Luar como este do sertão

Ó que saudade do luar

da minha terra

Lá na serra branquejando

folhas secas pelo chão

Esse luar lá da cidade tão escuro

Não tem aquela saudade

Do luar lá do sertão

Se a lua nasce por detrás

da verde mata

Mais parece um sol de prata

Prateando a solidão

E a gente pega na viola que ponteia

E a canção e a lua cheia

A nos nascer no coração

Não há, ó gente, ó não

Luar como este do sertão

Coisa mais bela neste mundo

Não existe

Do que ouvir um galo triste

No sertão se faz luar

Parece até que alma da lua

É que diz canta escondida na garganta

Desse galo a soluçar

Ai quem me dera

Eu morresse lá na serra

Abraçado a minha terra

E dormindo de uma vez

Ser enterrado numa grota pequenina

Onde à tarde a suruina

Chora a sua viuvez

Não há ó gente, ó não

Luar como esse do sertão”

Aqui, a saudade do matuto é ponteada pelo luar que branqueja as serras e canta na garganta de um galo.
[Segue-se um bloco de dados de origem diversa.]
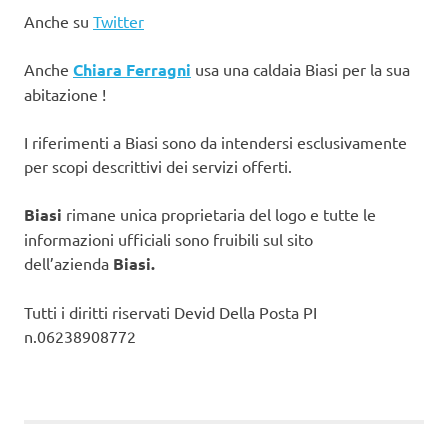
Anche su
Twitter
Anche
Chiara Ferragni
usa una caldaia Biasi per la sua
abitazione !
I riferimenti a Biasi sono da intendersi esclusivamente
per scopi descrittivi dei servizi offerti.
Biasi
rimane unica proprietaria del logo e tutte le
informazioni ufficiali sono fruibili sul sito
dell’azienda
Biasi.
Tutti i diritti riservati Devid Della Posta PI
n.06238908772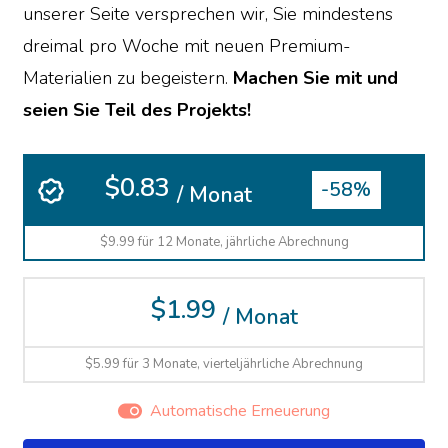
unserer Seite versprechen wir, Sie mindestens
dreimal pro Woche mit neuen Premium-
Materialien zu begeistern.
Machen Sie mit und
seien Sie Teil des Projekts!
$0.83
-58%
/ Monat
$9.99 für 12 Monate, jährliche Abrechnung
$1.99
/ Monat
$5.99 für 3 Monate, vierteljährliche Abrechnung
Automatische Erneuerung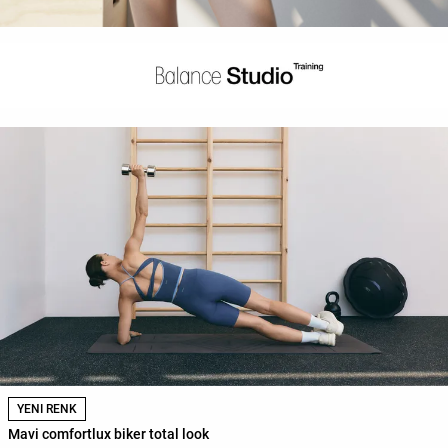
YENİ RENK
Mavi comfortlux biker total look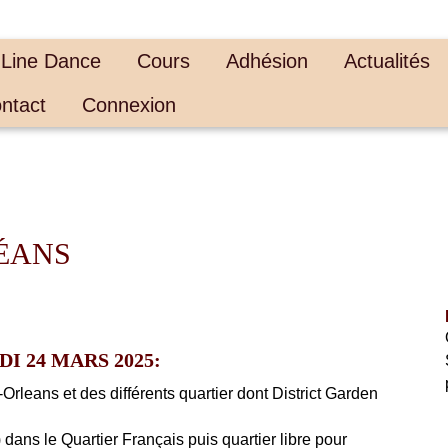
 Line Dance
Cours
Adhésion
Actualités
ntact
Connexion
LÉANS
DI 24 MARS 2025:
Orleans et des différents quartier dont District Garden
dans le Quartier Français puis quartier libre pour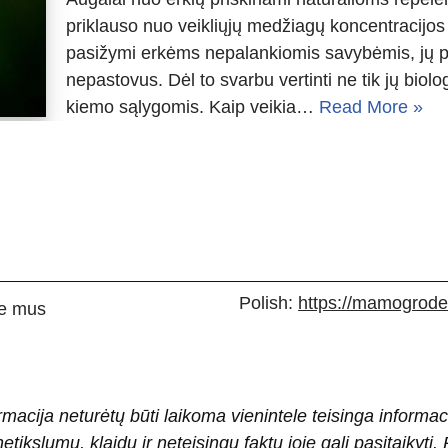
priklauso nuo veikliųjų medžiagų koncentracijos i
pasižymi erkėms nepalankiomis savybėmis, jų pov
nepastovus. Dėl to svarbu vertinti ne tik jų biolo
kiemo sąlygomis. Kaip veikia…
Read More »
Polish:
https://mamogrodek
e mus
rmacija neturėtų būti laikoma vienintele teisinga informac
 netikslumų, klaidų ir neteisingų faktų joje gali pasitaiky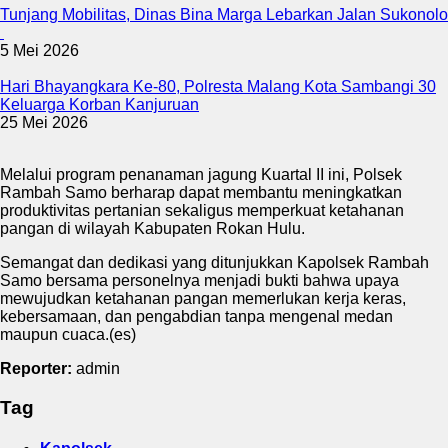
Tunjang Mobilitas, Dinas Bina Marga Lebarkan Jalan Sukonolo
5 Mei 2026
Hari Bhayangkara Ke-80, Polresta Malang Kota Sambangi 30
Keluarga Korban Kanjuruan
25 Mei 2026
Melalui program penanaman jagung Kuartal II ini, Polsek
Rambah Samo berharap dapat membantu meningkatkan
produktivitas pertanian sekaligus memperkuat ketahanan
pangan di wilayah Kabupaten Rokan Hulu.
Semangat dan dedikasi yang ditunjukkan Kapolsek Rambah
Samo bersama personelnya menjadi bukti bahwa upaya
mewujudkan ketahanan pangan memerlukan kerja keras,
kebersamaan, dan pengabdian tanpa mengenal medan
maupun cuaca.(es)
Reporter:
admin
Tag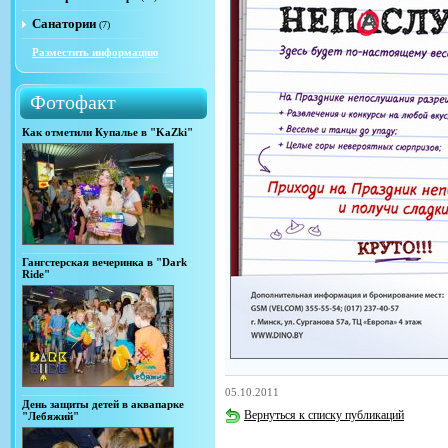
Санатории
(7)
Разместить информацию
Фотофакт
Как отметили Купалье в "KaZki"
Гангстерская вечеринка в "Dark
Ride"
05.10.2011
День защиты детей в аквапарке
Вернуться к списку публикаций
"Лебяжий"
Saudade que transborda no peito do poeta em forma de canção misturada ao arrebatamento causado pelo luar. A natureza do sertão é arrebatadoramente sublime pela sua opulência e grandiosidade ocupando plenamente a alma do poeta assim como o luar ocupa os amplos espaços do sertão embrenhando-se em cada greta de cada grota.

Outra maneira através da qual a imensidão da natureza é referenciada, possibilitando assim um efeito sublime, é o deslocamento metafórico desses elementos naturais grandiosos e arrebatadores para transmitir a sensação do sujeito frente a uma paixão.
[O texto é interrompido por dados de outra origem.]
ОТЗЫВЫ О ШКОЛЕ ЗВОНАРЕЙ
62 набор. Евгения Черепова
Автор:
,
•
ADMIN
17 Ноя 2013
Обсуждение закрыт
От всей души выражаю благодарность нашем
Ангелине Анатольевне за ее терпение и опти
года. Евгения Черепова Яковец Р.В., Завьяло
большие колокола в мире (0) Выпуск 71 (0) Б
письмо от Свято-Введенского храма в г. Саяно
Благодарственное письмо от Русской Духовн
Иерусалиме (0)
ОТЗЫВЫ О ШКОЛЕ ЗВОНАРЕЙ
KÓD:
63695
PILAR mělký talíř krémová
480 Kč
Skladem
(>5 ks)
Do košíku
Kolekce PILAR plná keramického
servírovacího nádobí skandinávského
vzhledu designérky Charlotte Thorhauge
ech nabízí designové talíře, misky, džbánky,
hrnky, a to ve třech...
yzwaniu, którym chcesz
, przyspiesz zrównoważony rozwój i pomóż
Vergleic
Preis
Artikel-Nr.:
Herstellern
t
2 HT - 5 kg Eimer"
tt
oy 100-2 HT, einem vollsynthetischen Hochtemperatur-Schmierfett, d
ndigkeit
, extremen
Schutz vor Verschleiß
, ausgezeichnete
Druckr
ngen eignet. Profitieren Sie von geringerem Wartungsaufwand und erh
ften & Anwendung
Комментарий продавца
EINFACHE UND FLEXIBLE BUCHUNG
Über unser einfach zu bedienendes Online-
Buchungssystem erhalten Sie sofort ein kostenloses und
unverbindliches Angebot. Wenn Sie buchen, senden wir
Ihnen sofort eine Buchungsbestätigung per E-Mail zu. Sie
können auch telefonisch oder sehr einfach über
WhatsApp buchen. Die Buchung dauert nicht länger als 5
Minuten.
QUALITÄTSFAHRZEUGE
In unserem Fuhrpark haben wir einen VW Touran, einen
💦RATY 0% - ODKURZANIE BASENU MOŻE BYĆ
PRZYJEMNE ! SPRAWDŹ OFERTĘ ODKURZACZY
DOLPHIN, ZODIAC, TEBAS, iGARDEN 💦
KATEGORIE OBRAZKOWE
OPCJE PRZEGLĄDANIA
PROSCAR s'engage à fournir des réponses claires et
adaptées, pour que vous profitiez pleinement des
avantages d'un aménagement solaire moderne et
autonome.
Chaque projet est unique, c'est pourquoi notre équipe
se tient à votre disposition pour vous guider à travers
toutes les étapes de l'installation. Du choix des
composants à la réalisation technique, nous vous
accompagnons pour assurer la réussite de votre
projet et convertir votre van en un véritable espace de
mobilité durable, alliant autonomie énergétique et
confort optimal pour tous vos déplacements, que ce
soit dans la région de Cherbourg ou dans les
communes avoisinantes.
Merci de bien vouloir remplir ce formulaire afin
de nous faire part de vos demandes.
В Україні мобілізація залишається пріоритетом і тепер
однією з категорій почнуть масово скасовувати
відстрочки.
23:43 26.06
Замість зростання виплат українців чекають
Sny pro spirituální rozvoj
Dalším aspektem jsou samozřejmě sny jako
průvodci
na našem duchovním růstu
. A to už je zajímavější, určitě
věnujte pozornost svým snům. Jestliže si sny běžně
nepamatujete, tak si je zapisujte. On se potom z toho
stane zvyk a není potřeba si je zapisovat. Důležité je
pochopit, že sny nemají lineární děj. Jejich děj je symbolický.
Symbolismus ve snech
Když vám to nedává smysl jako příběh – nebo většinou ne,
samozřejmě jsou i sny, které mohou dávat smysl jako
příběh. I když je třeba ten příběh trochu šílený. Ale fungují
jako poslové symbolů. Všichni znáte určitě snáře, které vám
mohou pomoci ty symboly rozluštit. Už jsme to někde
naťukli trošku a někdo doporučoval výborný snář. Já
A paixão amorosa arrebatadora e incomensurável que leva o indivíduo a sofrer de maneira absolutamente forte e que toma por completo a alma do ser, exacerbado em tal sentimento que nada mais parece ser possível de lhe preencher. É, por exemplo o vazio deixado pela perda de um amor, pelo rompimento inesperado de um relacionamento, ocasionando no nível pessoal uma verdadeira tragédia.
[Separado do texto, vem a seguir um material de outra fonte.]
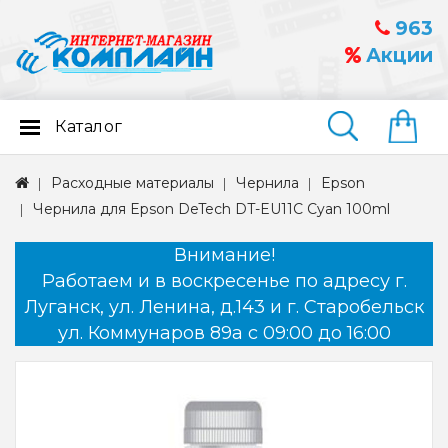
963
Акции
Каталог
Найти
Расходные материалы
Чернила
Epson
Чернила для Epson DeTech DT-EU11C Cyan 100ml
Внимание!
Работаем и в воскресенье по адресу г.
Луганск, ул. Ленина, д.143 и г. Старобельск
ул. Коммунаров 89а с 09:00 до 16:00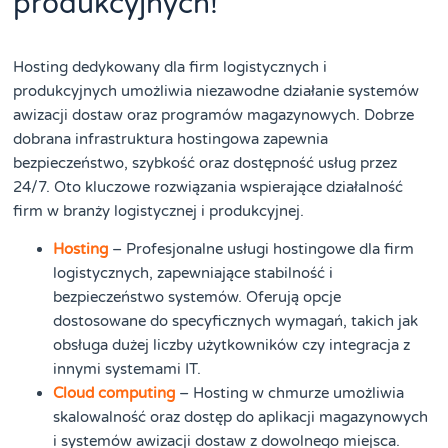
produkcyjnych!
Hosting dedykowany dla firm logistycznych i
produkcyjnych umożliwia niezawodne działanie systemów
awizacji dostaw oraz programów magazynowych. Dobrze
dobrana infrastruktura hostingowa zapewnia
bezpieczeństwo, szybkość oraz dostępność usług przez
24/7. Oto kluczowe rozwiązania wspierające działalność
firm w branży logistycznej i produkcyjnej.
Hosting
– Profesjonalne usługi hostingowe dla firm
logistycznych, zapewniające stabilność i
bezpieczeństwo systemów. Oferują opcje
dostosowane do specyficznych wymagań, takich jak
obsługa dużej liczby użytkowników czy integracja z
innymi systemami IT.
Cloud computing
– Hosting w chmurze umożliwia
skalowalność oraz dostęp do aplikacji magazynowych
i systemów awizacji dostaw z dowolnego miejsca.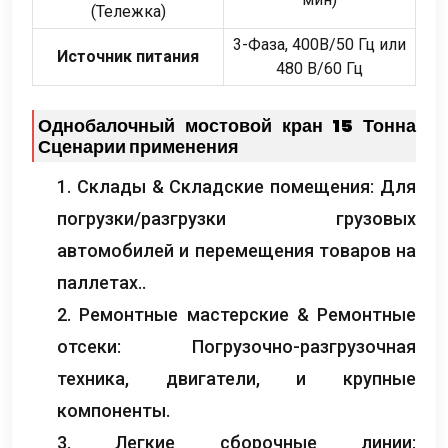
(Тележка)
3-Фаза, 400В/50 Гц или
Источник питания
480 В/60 Гц
Однобалочный мостовой кран 15 Тонна
Сценарии применения
1. Склады & Складские помещения: Для
погрузки/разгрузки грузовых
автомобилей и перемещения товаров на
паллетах..
2. Ремонтные мастерские & Ремонтные
отсеки: Погрузочно-разгрузочная
техника, двигатели, и крупные
компоненты.
3. Легкие сборочные линии:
Essa sensação, ao tomar uma amplitude tal que nos remete ao sublime pode ser vista aqui em duas composições interpretadas pela dupla Tião Carreiro e Pardinho. A primeira, intitulada “Rio de lágrimas” , composta por Lourival dos Santos, Tião Carreiro e Piraci, foi um dos maiores sucessos daquela dupla e tornou-se um verdadeiro marco na história da música sertaneja conhecendo inúmeras gravações.

“O rio de Piracicaba

Vai jogar água pra fora

Quando chegar a água

Dos olhos de alguém que chora

Lá no bairro que eu moro

Só existe uma nascente

A nascente dos meus olhos

Já formou água corrente

Pertinho da minha casa

Já formou uma lagoa

Com lágrimas dos meus olhos

Por causa de uma pessoa

Eu quero apanhar uma rosa

Minha mão já não alcança

Eu choro desesperado

Igualzinho uma criança

Duvido alguém que não chore

Pela dor de uma saudade

Quero ver quem não chora

Quando ama de verdade.”

A grandiosidade do rio de Piracicaba, de águas caudalosas a rolar por léguas e léguas é transportada para a dor, também incalculável, de alguém que chora, cuja tristeza é tamanha e tão intensa que seu pranto vai fazer transbordar o já caudaloso rio. Ao coro das vozes dos cantores soma-se um coral feminino que relembra o canto de pastoras ou lavadeiras de beira de rio a chorarem suas mágoas e tristezas, como a pedirem que as águas do rio as levem.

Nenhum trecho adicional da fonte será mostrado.